InterSpeech 2021

Fine-grained Prosody Modeling in Neural Speech Synthesis using ToBI Representation
(3 minutes introduction)

Yuxiang Zou (ByteDance, China), Shichao Liu (ByteDance, China), Xiang Yin (ByteDance, China), Haopeng Lin (ByteDance, China), Chunfeng Wang (ByteDance, China), Haoyu Zhang (ByteDance, China), Zejun Ma (ByteDance, China)

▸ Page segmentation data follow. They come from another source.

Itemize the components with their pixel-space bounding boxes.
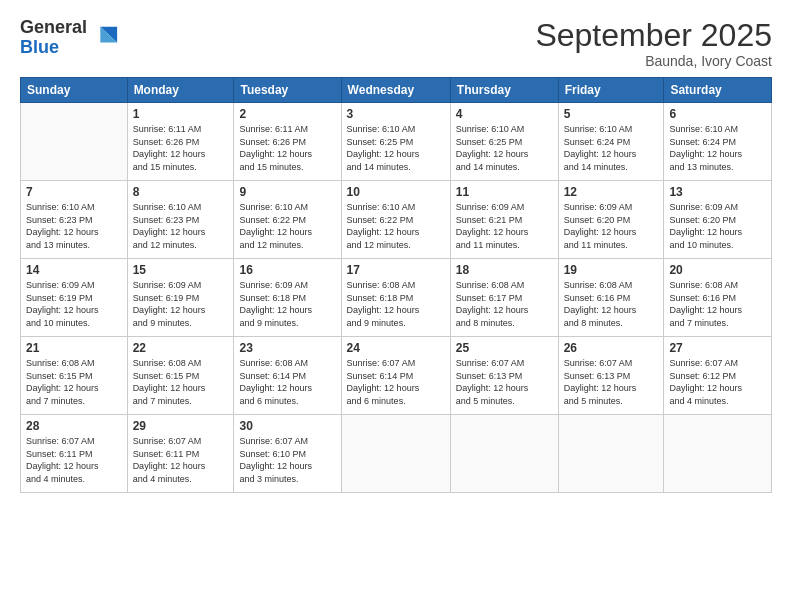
calendar-cell: 16Sunrise: 6:09 AM Sunset: 6:18 PM Dayli… bbox=[234, 259, 341, 337]
calendar-cell: 30Sunrise: 6:07 AM Sunset: 6:10 PM Dayli… bbox=[234, 415, 341, 493]
day-number: 9 bbox=[239, 185, 335, 199]
day-number: 13 bbox=[669, 185, 766, 199]
calendar-cell: 23Sunrise: 6:08 AM Sunset: 6:14 PM Dayli… bbox=[234, 337, 341, 415]
calendar-cell: 25Sunrise: 6:07 AM Sunset: 6:13 PM Dayli… bbox=[450, 337, 558, 415]
calendar-cell: 26Sunrise: 6:07 AM Sunset: 6:13 PM Dayli… bbox=[558, 337, 664, 415]
day-number: 29 bbox=[133, 419, 229, 433]
day-number: 23 bbox=[239, 341, 335, 355]
calendar-cell: 1Sunrise: 6:11 AM Sunset: 6:26 PM Daylig… bbox=[127, 103, 234, 181]
calendar-cell: 14Sunrise: 6:09 AM Sunset: 6:19 PM Dayli… bbox=[21, 259, 128, 337]
day-info: Sunrise: 6:07 AM Sunset: 6:11 PM Dayligh… bbox=[26, 435, 122, 485]
day-info: Sunrise: 6:09 AM Sunset: 6:18 PM Dayligh… bbox=[239, 279, 335, 329]
day-info: Sunrise: 6:08 AM Sunset: 6:15 PM Dayligh… bbox=[133, 357, 229, 407]
day-info: Sunrise: 6:07 AM Sunset: 6:11 PM Dayligh… bbox=[133, 435, 229, 485]
logo: General Blue bbox=[20, 18, 119, 58]
day-info: Sunrise: 6:07 AM Sunset: 6:12 PM Dayligh… bbox=[669, 357, 766, 407]
calendar-cell: 6Sunrise: 6:10 AM Sunset: 6:24 PM Daylig… bbox=[664, 103, 772, 181]
day-number: 21 bbox=[26, 341, 122, 355]
calendar-cell: 17Sunrise: 6:08 AM Sunset: 6:18 PM Dayli… bbox=[341, 259, 450, 337]
calendar-cell: 22Sunrise: 6:08 AM Sunset: 6:15 PM Dayli… bbox=[127, 337, 234, 415]
day-info: Sunrise: 6:11 AM Sunset: 6:26 PM Dayligh… bbox=[239, 123, 335, 173]
day-number: 19 bbox=[564, 263, 659, 277]
calendar-cell: 12Sunrise: 6:09 AM Sunset: 6:20 PM Dayli… bbox=[558, 181, 664, 259]
day-info: Sunrise: 6:10 AM Sunset: 6:22 PM Dayligh… bbox=[347, 201, 445, 251]
day-number: 7 bbox=[26, 185, 122, 199]
calendar-cell bbox=[450, 415, 558, 493]
calendar-cell: 7Sunrise: 6:10 AM Sunset: 6:23 PM Daylig… bbox=[21, 181, 128, 259]
calendar-cell: 27Sunrise: 6:07 AM Sunset: 6:12 PM Dayli… bbox=[664, 337, 772, 415]
logo-general: General bbox=[20, 18, 87, 38]
calendar-cell: 10Sunrise: 6:10 AM Sunset: 6:22 PM Dayli… bbox=[341, 181, 450, 259]
calendar-cell bbox=[558, 415, 664, 493]
logo-icon bbox=[91, 22, 119, 50]
calendar-header-wednesday: Wednesday bbox=[341, 78, 450, 103]
calendar-cell: 9Sunrise: 6:10 AM Sunset: 6:22 PM Daylig… bbox=[234, 181, 341, 259]
day-number: 1 bbox=[133, 107, 229, 121]
calendar-cell bbox=[664, 415, 772, 493]
day-info: Sunrise: 6:09 AM Sunset: 6:21 PM Dayligh… bbox=[456, 201, 553, 251]
calendar-header-tuesday: Tuesday bbox=[234, 78, 341, 103]
calendar-cell: 2Sunrise: 6:11 AM Sunset: 6:26 PM Daylig… bbox=[234, 103, 341, 181]
day-info: Sunrise: 6:09 AM Sunset: 6:20 PM Dayligh… bbox=[669, 201, 766, 251]
calendar-header-sunday: Sunday bbox=[21, 78, 128, 103]
calendar-cell: 28Sunrise: 6:07 AM Sunset: 6:11 PM Dayli… bbox=[21, 415, 128, 493]
logo-blue: Blue bbox=[20, 38, 87, 58]
calendar-cell: 5Sunrise: 6:10 AM Sunset: 6:24 PM Daylig… bbox=[558, 103, 664, 181]
day-info: Sunrise: 6:09 AM Sunset: 6:20 PM Dayligh… bbox=[564, 201, 659, 251]
calendar: SundayMondayTuesdayWednesdayThursdayFrid… bbox=[20, 77, 772, 493]
day-info: Sunrise: 6:08 AM Sunset: 6:17 PM Dayligh… bbox=[456, 279, 553, 329]
day-number: 24 bbox=[347, 341, 445, 355]
calendar-cell: 24Sunrise: 6:07 AM Sunset: 6:14 PM Dayli… bbox=[341, 337, 450, 415]
day-info: Sunrise: 6:10 AM Sunset: 6:23 PM Dayligh… bbox=[26, 201, 122, 251]
day-info: Sunrise: 6:10 AM Sunset: 6:24 PM Dayligh… bbox=[669, 123, 766, 173]
calendar-cell: 11Sunrise: 6:09 AM Sunset: 6:21 PM Dayli… bbox=[450, 181, 558, 259]
day-info: Sunrise: 6:08 AM Sunset: 6:16 PM Dayligh… bbox=[669, 279, 766, 329]
month-title: September 2025 bbox=[535, 18, 772, 53]
day-number: 2 bbox=[239, 107, 335, 121]
day-info: Sunrise: 6:09 AM Sunset: 6:19 PM Dayligh… bbox=[133, 279, 229, 329]
day-number: 3 bbox=[347, 107, 445, 121]
calendar-cell: 15Sunrise: 6:09 AM Sunset: 6:19 PM Dayli… bbox=[127, 259, 234, 337]
day-info: Sunrise: 6:10 AM Sunset: 6:25 PM Dayligh… bbox=[347, 123, 445, 173]
calendar-cell: 8Sunrise: 6:10 AM Sunset: 6:23 PM Daylig… bbox=[127, 181, 234, 259]
calendar-cell: 3Sunrise: 6:10 AM Sunset: 6:25 PM Daylig… bbox=[341, 103, 450, 181]
calendar-header-thursday: Thursday bbox=[450, 78, 558, 103]
day-number: 30 bbox=[239, 419, 335, 433]
day-number: 8 bbox=[133, 185, 229, 199]
day-number: 20 bbox=[669, 263, 766, 277]
day-info: Sunrise: 6:10 AM Sunset: 6:22 PM Dayligh… bbox=[239, 201, 335, 251]
day-info: Sunrise: 6:10 AM Sunset: 6:23 PM Dayligh… bbox=[133, 201, 229, 251]
day-info: Sunrise: 6:07 AM Sunset: 6:13 PM Dayligh… bbox=[564, 357, 659, 407]
day-info: Sunrise: 6:08 AM Sunset: 6:18 PM Dayligh… bbox=[347, 279, 445, 329]
calendar-cell bbox=[341, 415, 450, 493]
title-block: September 2025 Baunda, Ivory Coast bbox=[535, 18, 772, 69]
day-number: 6 bbox=[669, 107, 766, 121]
day-number: 27 bbox=[669, 341, 766, 355]
day-info: Sunrise: 6:10 AM Sunset: 6:25 PM Dayligh… bbox=[456, 123, 553, 173]
calendar-cell: 13Sunrise: 6:09 AM Sunset: 6:20 PM Dayli… bbox=[664, 181, 772, 259]
calendar-header-saturday: Saturday bbox=[664, 78, 772, 103]
day-number: 16 bbox=[239, 263, 335, 277]
day-info: Sunrise: 6:09 AM Sunset: 6:19 PM Dayligh… bbox=[26, 279, 122, 329]
day-info: Sunrise: 6:10 AM Sunset: 6:24 PM Dayligh… bbox=[564, 123, 659, 173]
day-number: 4 bbox=[456, 107, 553, 121]
day-number: 22 bbox=[133, 341, 229, 355]
day-info: Sunrise: 6:07 AM Sunset: 6:13 PM Dayligh… bbox=[456, 357, 553, 407]
day-number: 28 bbox=[26, 419, 122, 433]
day-number: 11 bbox=[456, 185, 553, 199]
day-info: Sunrise: 6:08 AM Sunset: 6:14 PM Dayligh… bbox=[239, 357, 335, 407]
day-number: 26 bbox=[564, 341, 659, 355]
calendar-cell: 21Sunrise: 6:08 AM Sunset: 6:15 PM Dayli… bbox=[21, 337, 128, 415]
day-number: 12 bbox=[564, 185, 659, 199]
calendar-header-friday: Friday bbox=[558, 78, 664, 103]
calendar-header-monday: Monday bbox=[127, 78, 234, 103]
day-number: 10 bbox=[347, 185, 445, 199]
day-number: 5 bbox=[564, 107, 659, 121]
day-info: Sunrise: 6:11 AM Sunset: 6:26 PM Dayligh… bbox=[133, 123, 229, 173]
day-info: Sunrise: 6:07 AM Sunset: 6:14 PM Dayligh… bbox=[347, 357, 445, 407]
calendar-cell: 4Sunrise: 6:10 AM Sunset: 6:25 PM Daylig… bbox=[450, 103, 558, 181]
day-info: Sunrise: 6:08 AM Sunset: 6:15 PM Dayligh… bbox=[26, 357, 122, 407]
calendar-cell: 29Sunrise: 6:07 AM Sunset: 6:11 PM Dayli… bbox=[127, 415, 234, 493]
day-info: Sunrise: 6:07 AM Sunset: 6:10 PM Dayligh… bbox=[239, 435, 335, 485]
calendar-cell: 18Sunrise: 6:08 AM Sunset: 6:17 PM Dayli… bbox=[450, 259, 558, 337]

Benefiting from the great development of deep learning, modern neural text-to-speech (TTS) models can generate speech indistinguishable from natural speech. However, The generated utterances often keep an average prosodic style of the database instead of having rich prosodic variation. For pitch-stressed languages, such as English, accurate intonation and stress are important for conveying semantic information. In this work, we propose a fine-grained prosody modeling method in neural speech synthesis with ToBI (Tones and Break Indices) representation. The proposed system consists of a text frontend for ToBI prediction and a Tacotron-based TTS module for prosody modeling. By introducing the ToBI representation, we can control the system to synthesize speech with accurate intonation and stress at syllable level. Compared with the two baselines (Tacotron and unsupervised method), experiments show that our model can generate more natural speech with more accurate prosody, as well as effectively control the stress, intonation, and pause of the speech.